Every line of the material is to be quoted verbatim, minus the pictures.
=== Begin Enclosure ===
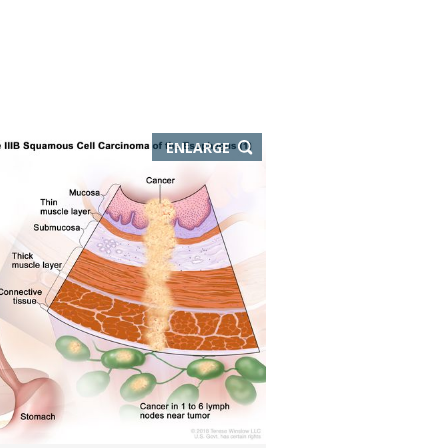
THIS
ENLARGE
IMAGE
IN
NEW
WINDOW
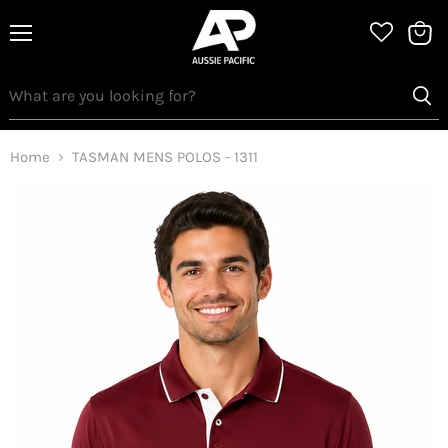
Menu
View
bag
Home
TASMAN MENS POLOS - 1311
=== End Enclosure ===
▶ _Solution_:
THIS
ENLARGE
IMAGE
IN
NEW
WINDOW
Menu
View
bag
Home
TASMAN MENS POLOS - 1311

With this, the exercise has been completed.